WORK ORDER –
Report every line below that has the string "tradução" in it.

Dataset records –

[Start of Attachment]

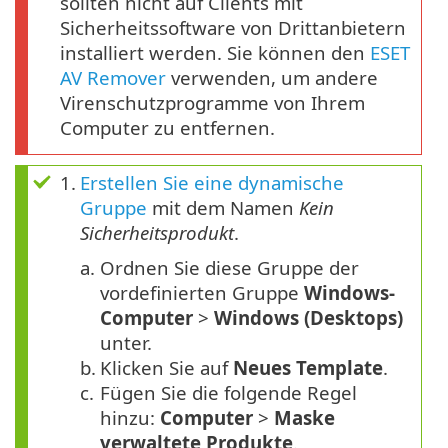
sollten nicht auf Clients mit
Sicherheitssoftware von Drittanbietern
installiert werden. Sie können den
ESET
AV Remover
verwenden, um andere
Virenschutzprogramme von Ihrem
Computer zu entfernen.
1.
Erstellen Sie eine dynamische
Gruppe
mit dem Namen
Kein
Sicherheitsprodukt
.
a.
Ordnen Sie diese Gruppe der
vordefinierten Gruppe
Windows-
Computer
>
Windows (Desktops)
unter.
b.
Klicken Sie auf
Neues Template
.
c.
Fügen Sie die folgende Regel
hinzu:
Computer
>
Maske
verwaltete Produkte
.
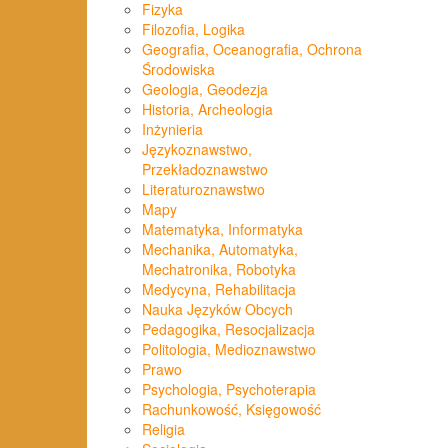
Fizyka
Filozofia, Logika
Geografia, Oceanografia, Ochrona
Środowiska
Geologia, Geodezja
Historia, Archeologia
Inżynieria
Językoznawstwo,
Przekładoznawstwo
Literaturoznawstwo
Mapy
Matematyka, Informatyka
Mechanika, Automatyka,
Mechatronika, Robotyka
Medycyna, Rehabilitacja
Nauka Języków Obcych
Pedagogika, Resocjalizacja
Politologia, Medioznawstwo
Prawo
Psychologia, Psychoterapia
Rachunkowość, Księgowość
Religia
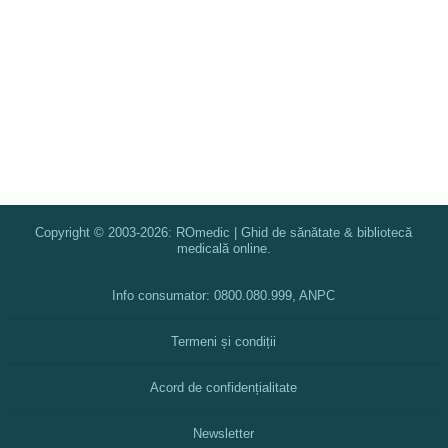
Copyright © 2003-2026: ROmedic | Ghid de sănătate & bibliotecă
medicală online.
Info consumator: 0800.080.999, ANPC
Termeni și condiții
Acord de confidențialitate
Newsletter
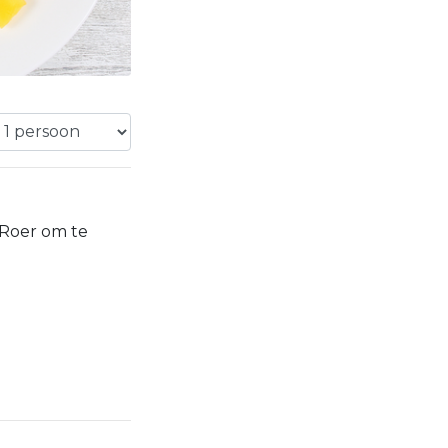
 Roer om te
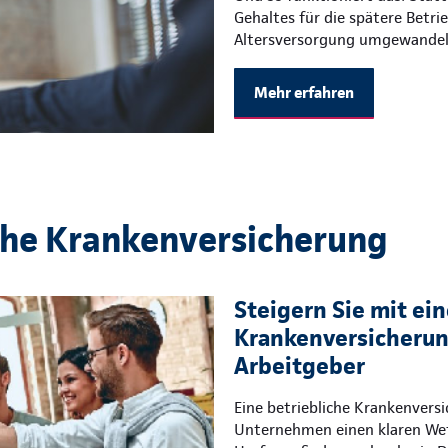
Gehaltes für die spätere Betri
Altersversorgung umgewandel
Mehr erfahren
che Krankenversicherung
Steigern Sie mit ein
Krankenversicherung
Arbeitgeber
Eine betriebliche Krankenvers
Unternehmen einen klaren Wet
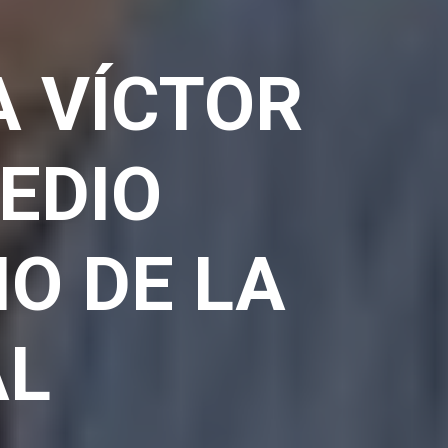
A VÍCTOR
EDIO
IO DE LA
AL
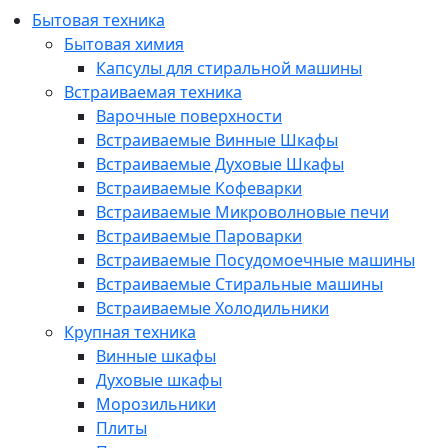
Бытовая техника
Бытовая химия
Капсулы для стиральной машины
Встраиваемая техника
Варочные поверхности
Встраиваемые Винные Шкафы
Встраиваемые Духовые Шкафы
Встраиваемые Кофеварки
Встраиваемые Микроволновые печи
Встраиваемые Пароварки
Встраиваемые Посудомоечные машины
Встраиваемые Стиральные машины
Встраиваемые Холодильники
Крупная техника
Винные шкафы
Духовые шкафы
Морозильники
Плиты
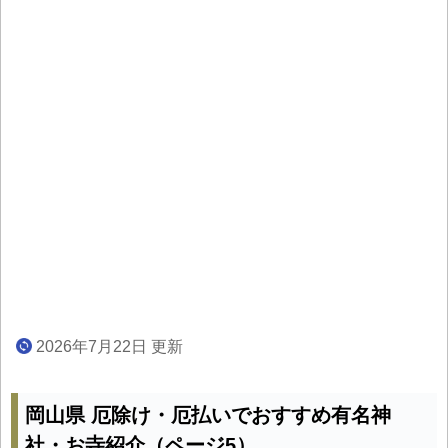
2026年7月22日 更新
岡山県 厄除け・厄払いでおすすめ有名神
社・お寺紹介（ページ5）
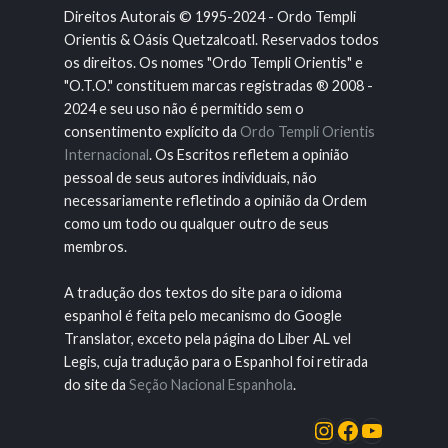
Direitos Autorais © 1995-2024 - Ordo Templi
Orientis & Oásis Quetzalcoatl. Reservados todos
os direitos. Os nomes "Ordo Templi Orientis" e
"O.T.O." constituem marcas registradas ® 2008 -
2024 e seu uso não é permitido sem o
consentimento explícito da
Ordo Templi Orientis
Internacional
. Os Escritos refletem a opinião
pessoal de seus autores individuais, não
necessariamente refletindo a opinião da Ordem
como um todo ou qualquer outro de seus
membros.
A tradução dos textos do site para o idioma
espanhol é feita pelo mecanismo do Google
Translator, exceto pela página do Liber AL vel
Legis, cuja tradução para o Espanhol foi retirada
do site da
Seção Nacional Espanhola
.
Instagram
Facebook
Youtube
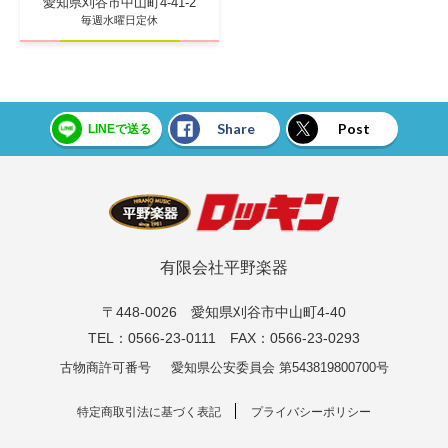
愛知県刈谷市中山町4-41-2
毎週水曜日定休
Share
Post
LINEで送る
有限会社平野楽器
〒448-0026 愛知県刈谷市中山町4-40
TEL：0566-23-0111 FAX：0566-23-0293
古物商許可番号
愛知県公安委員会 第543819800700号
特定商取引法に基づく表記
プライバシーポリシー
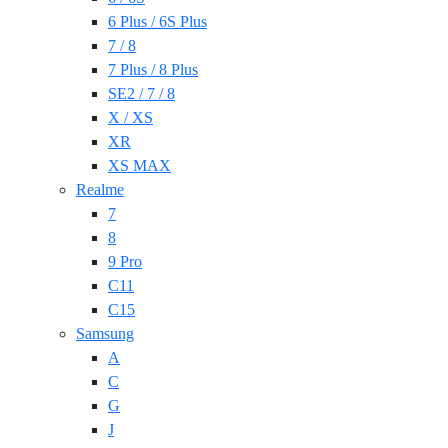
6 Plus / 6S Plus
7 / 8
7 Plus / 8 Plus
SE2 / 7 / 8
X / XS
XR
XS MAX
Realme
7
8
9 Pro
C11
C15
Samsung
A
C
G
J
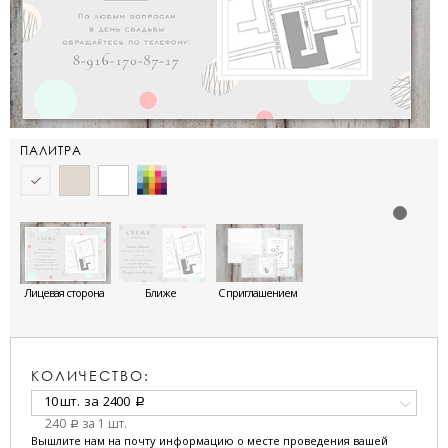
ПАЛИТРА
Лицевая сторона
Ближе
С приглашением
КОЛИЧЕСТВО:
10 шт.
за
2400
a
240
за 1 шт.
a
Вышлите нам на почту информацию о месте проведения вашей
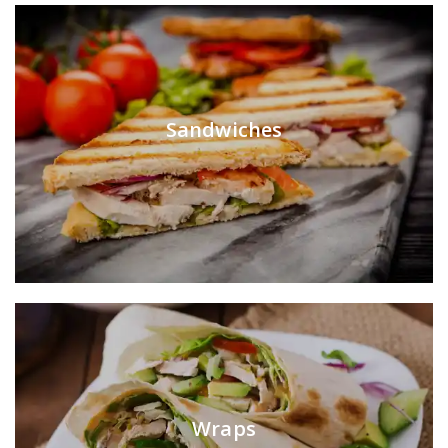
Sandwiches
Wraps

[End of Attachment]
[Start of Attachment]

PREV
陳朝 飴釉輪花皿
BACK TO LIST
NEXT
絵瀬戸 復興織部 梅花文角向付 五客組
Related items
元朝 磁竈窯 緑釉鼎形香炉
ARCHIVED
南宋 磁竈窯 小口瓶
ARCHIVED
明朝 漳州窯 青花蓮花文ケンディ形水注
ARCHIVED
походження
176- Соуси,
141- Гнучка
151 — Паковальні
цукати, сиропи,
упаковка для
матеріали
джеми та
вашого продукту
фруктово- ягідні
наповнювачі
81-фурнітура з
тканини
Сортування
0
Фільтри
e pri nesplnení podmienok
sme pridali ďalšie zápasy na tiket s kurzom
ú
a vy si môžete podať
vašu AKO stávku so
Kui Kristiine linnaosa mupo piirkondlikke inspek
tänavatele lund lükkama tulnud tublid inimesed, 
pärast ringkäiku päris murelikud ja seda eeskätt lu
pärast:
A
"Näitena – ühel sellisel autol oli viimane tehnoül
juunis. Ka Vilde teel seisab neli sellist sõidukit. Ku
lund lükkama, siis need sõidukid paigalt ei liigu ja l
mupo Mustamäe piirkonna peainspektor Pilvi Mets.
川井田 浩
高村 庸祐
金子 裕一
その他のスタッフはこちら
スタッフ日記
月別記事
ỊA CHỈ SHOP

[End of Attachment]
[Start of Attachment]

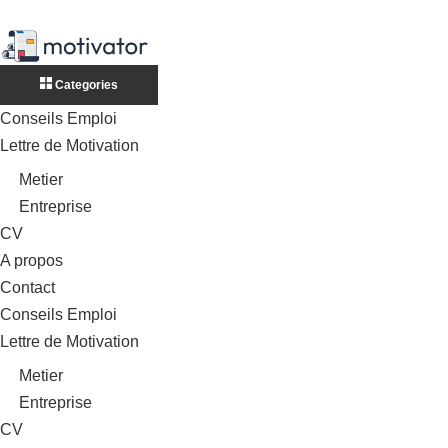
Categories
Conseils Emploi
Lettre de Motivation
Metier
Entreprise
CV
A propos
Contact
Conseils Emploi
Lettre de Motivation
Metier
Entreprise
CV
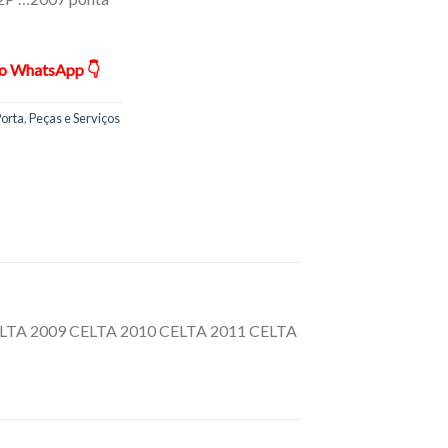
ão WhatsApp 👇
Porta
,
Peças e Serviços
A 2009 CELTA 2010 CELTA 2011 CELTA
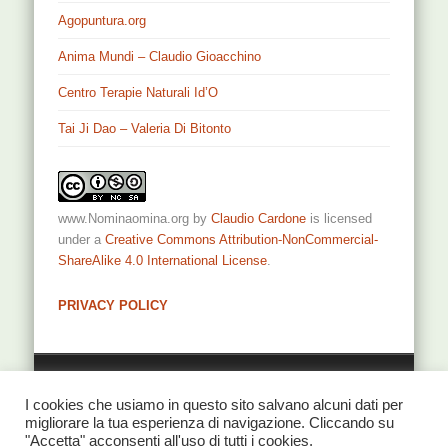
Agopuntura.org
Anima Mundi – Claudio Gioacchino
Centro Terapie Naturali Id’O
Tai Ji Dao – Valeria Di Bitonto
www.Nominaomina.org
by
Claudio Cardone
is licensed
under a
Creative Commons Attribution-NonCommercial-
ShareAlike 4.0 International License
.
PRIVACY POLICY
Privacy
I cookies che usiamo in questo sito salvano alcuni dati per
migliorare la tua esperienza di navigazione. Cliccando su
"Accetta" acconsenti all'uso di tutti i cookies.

[End of Attachment]

REPLY TO THE EXERCISE –
A tradução dos textos do site para o idioma
Legis, cuja tradução para o Espanhol foi retirada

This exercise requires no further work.